Teaching notes

This year:

Python exercises only: 80 median, 71 avg; substantially better than last year

The overall assignment grades will be higher because the readme/gitignore components

Hello! Today:¶

  1. Merging, and working on "Merging exercises.ipynb"
  2. Announcements
    • A2: strong grades! A tribute to hard work - bravo
    • A3: figures are 💪💪💪, reviews starting
    • A4: posting asap
    • Readme, gitignore, etc: Important good habits, near 100% avg
  3. Roman Pearce "We Hungry" topics
    • Lunch N Learn
    • Ain't forgetting: donuts and coffee

Today¶

  1. Bonus discussion on viz
  2. Merging
  3. Probably Wednesday: Missing values

Viz¶

Any questions about anything on this? (Last week we mostly talked about mechanics of making plots show up. We can discuss anything on the broad topic of viz here)

Warmup - thinking about viz¶

We also have time to discuss the AWESOME array of graphs submitted for A3.

  • Pludits- which impressed you? How did they DO that?
  • Commentary (good natured only) on improving any?
  • Query to eliminate outliers in graphs where seeing the patterns matter
  • Avoid oversaturation in scatterplots with .sample() or kind='hex'. Another option: Some students plotted various 2D density graphs

I provided examples of both in "plotting exercises" (see Q5 & Q6 answers)

Good-er visuals¶

Check out the resource page's visualization references for pointers to more resources on effective visualization

Check out 3.3.5 in the book for a quickstart on how you can customize your figures next time you want to fine tune plots (and then google a lot, since sane human memorizes matplotlib...)

Moving on...¶

Context - starting point: Remember, the class's first two objectives are to:

  1. obtain, explore, groom, visualize, and analyze data
  2. make all of that reproducible, reusable, and shareable

Context - right now: At this point, we've covered/added skills

  • ✅ GitHub for collaboration and sharing
  • ✅ GitHub for project management/development and version control
  • ✅ Python: numpy, pandas, seaborn
  • ✅ Datasets: CRSP (stock prices), Compustat (firm financial statements), FRED (macroeconomic and regional time series data)
  • ✅ Data scraping: Yes, you've done this already!
  • ✅ Finance: Downloading stock prices, compounding returns over arbitrary time spans, building portfolios

We need to talk about a few more issues before we get properly ambitious.

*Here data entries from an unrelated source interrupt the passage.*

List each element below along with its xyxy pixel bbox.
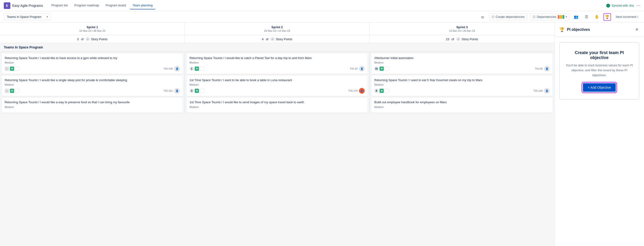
nav-links: Program list Program roadmap Program boa… [48,2,604,9]
app-name: Easy Agile Programs [12,4,43,7]
card-tis-144-id-avatar: TIS-144 👤 [534,88,550,94]
more-options-button[interactable]: ··· [637,3,640,8]
flag-button[interactable]: ⚑ [195,67,199,71]
flag-button[interactable]: ⚑ [10,67,14,71]
dep-color-yellow [560,15,562,19]
create-dependencies-button[interactable]: ⬡ Create dependencies [489,13,528,20]
empty-control [200,89,204,93]
nav-program-list[interactable]: Program list [48,2,70,9]
add-objective-button[interactable]: + Add Objective [583,83,616,92]
card-tis-144-title: Returning Space Tourist / I want to eat … [374,78,550,82]
card-tis-144-id: TIS-144 [534,89,543,92]
card-sprint1-3[interactable]: Returning Space Tourist / I would like a… [2,98,183,113]
app-logo: E Easy Agile Programs [4,2,43,9]
flag-button[interactable]: ⚑ [380,89,384,93]
next-increment-button[interactable]: Next increment › [614,14,640,20]
card-tis-25-footer: 1 ⚑ TIS-25 👤 [190,66,365,72]
card-tis-56[interactable]: Afterburner initial automation Medium 15… [372,54,552,74]
card-tis-56-controls: 15 ⚑ [374,67,389,71]
card-tis-174-controls: 3 ⚑ [190,89,204,93]
program-selector[interactable]: Teams In Space Program ▾ [4,13,51,20]
sprint-header-row: Sprint 1 15 Nov 23 • 28 Nov 23 Sprint 2 … [0,22,554,35]
num-badge: 8 [374,89,378,93]
card-tis-25-id: TIS-25 [350,67,358,70]
filter-button[interactable]: ⚌ [479,13,486,21]
pi-panel-header: 🏆 PI objectives ✕ [555,22,644,37]
pi-objectives-panel: 🏆 PI objectives ✕ Create your first team… [554,22,644,246]
card-tis-151[interactable]: Returning Space Tourist / I would like a… [2,76,183,96]
card-tis-174-footer: 3 ⚑ TIS-174 👤 [190,88,365,94]
card-tis-151-priority: Medium [5,83,180,86]
minus-button[interactable]: – [5,89,9,93]
nav-program-roadmap[interactable]: Program roadmap [72,2,102,9]
sp-text-2: of [265,37,269,41]
sprint-3-header: Sprint 3 13 Dec 23 • 26 Dec 23 [370,22,554,35]
card-tis-151-footer: – ⚑ TIS-151 👤 [5,88,180,94]
flag-button[interactable]: ⚑ [10,89,14,93]
card-tis-146-title: Returning Space Tourist / I would like t… [5,56,180,60]
pi-empty-title: Create your first team PI objective [566,50,633,60]
empty-control [385,89,389,93]
card-tis-174-priority: Medium [190,83,365,86]
card-sprint2-3[interactable]: 1st Time Space Tourist / I would like to… [187,98,368,113]
dep-color-indicators [558,15,564,19]
sprint-1-header: Sprint 1 15 Nov 23 • 28 Nov 23 [0,22,185,35]
list-icon-button[interactable]: ☰ [583,13,590,21]
sprint-1-name: Sprint 1 [4,25,181,29]
sp-dash-3: – [456,37,460,41]
chevron-down-icon: ▾ [566,15,567,18]
program-selector-text: Teams In Space Program [7,15,45,18]
close-panel-button[interactable]: ✕ [634,26,639,33]
team-section-header: Teams In Space Program [0,43,554,52]
card-tis-146-id-avatar: TIS-146 👤 [164,66,180,72]
sprint-2-name: Sprint 2 [188,25,366,29]
card-tis-174[interactable]: 1st Time Space Tourist / I want to be ab… [187,76,368,96]
sprint-2-story-points: 4 of – Story Points [185,35,370,43]
trophy-icon-button[interactable]: 🏆 [604,13,611,21]
card-tis-151-title: Returning Space Tourist / I would like a… [5,78,180,82]
card-tis-25-controls: 1 ⚑ [190,67,204,71]
flag-button[interactable]: ⚑ [195,89,199,93]
nav-team-planning[interactable]: Team planning [130,2,156,9]
card-sprint3-3[interactable]: Build out employee handbook for employee… [372,98,552,113]
sprint-2-header: Sprint 2 29 Nov 23 • 12 Dec 23 [185,22,370,35]
minus-button[interactable]: – [5,67,9,71]
team-icon-button[interactable]: 👥 [572,13,580,21]
main-content: Sprint 1 15 Nov 23 • 28 Nov 23 Sprint 2 … [0,22,644,246]
card-tis-25[interactable]: Returning Space Tourist / I would like t… [187,54,368,74]
hand-icon-button[interactable]: ✋ [593,13,601,21]
board-area: Sprint 1 15 Nov 23 • 28 Nov 23 Sprint 2 … [0,22,554,246]
card-tis-144[interactable]: Returning Space Tourist / I want to eat … [372,76,552,96]
sprint-1-dates: 15 Nov 23 • 28 Nov 23 [4,29,181,32]
sprint-1-cards-column: Returning Space Tourist / I would like t… [0,52,185,115]
sp-label-1: Story Points [91,37,108,41]
synced-badge: Synced with Jira [606,4,634,7]
card-sprint2-3-title: 1st Time Space Tourist / I would like to… [190,100,365,105]
sp-label-3: Story Points [462,37,478,41]
card-tis-151-controls: – ⚑ [5,89,19,93]
card-tis-146[interactable]: Returning Space Tourist / I would like t… [2,54,183,74]
card-tis-25-title: Returning Space Tourist / I would like t… [190,56,365,60]
dep-icon: ⬡ [533,15,535,18]
top-navigation: E Easy Agile Programs Program list Progr… [0,0,644,11]
sprint-3-cards-column: Afterburner initial automation Medium 15… [370,52,554,115]
flag-button[interactable]: ⚑ [380,67,384,71]
avatar: 👤 [544,88,550,94]
logo-icon: E [4,2,10,9]
avatar: 👤 [544,66,550,72]
story-points-row: 3 of – Story Points 4 of – Story Points … [0,35,554,43]
card-tis-56-priority: Medium [374,61,550,64]
num-badge: 3 [190,89,194,93]
avatar: 👤 [359,66,365,72]
empty-control [200,67,204,71]
card-sprint1-3-priority: Medium [5,106,180,109]
synced-text: Synced with Jira [612,4,634,7]
card-tis-151-id-avatar: TIS-151 👤 [164,88,180,94]
nav-program-board[interactable]: Program board [103,2,129,9]
dependencies-button[interactable]: ⬡ Dependencies ▾ [530,13,570,20]
avatar-red: 👤 [359,88,365,94]
sp-dash-1: – [86,37,90,41]
card-tis-56-footer: 15 ⚑ TIS-56 👤 [374,66,550,72]
sprint-1-story-points: 3 of – Story Points [0,35,185,43]
card-tis-146-controls: – ⚑ [5,67,19,71]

Context - going forward: We need to introduce a few more skills before we start really running analytical models.

  1. Merging datasets
  2. What to do with missing values?
  3. What to do with outliers?
  4. How to get a world of data off the world wide web
  5. Working with string data

Merging¶

  1. Parameters of the merge function+ practice
  2. Tips / best practices

The merge function¶

In the "merging exercises" notebook, we have

import pandas as pd
left_df = pd.DataFrame({
                    'firm': ['Accenture','Citi','GS'],
                    'varA': ['A1', 'A2', 'A3']})

right_df = pd.DataFrame({
                    'firm': ['GS','Chase','WF'],
                    'varB': ['B1', 'B2', 'B3'],
                    'varc': ['C1', 'C2', 'C3']})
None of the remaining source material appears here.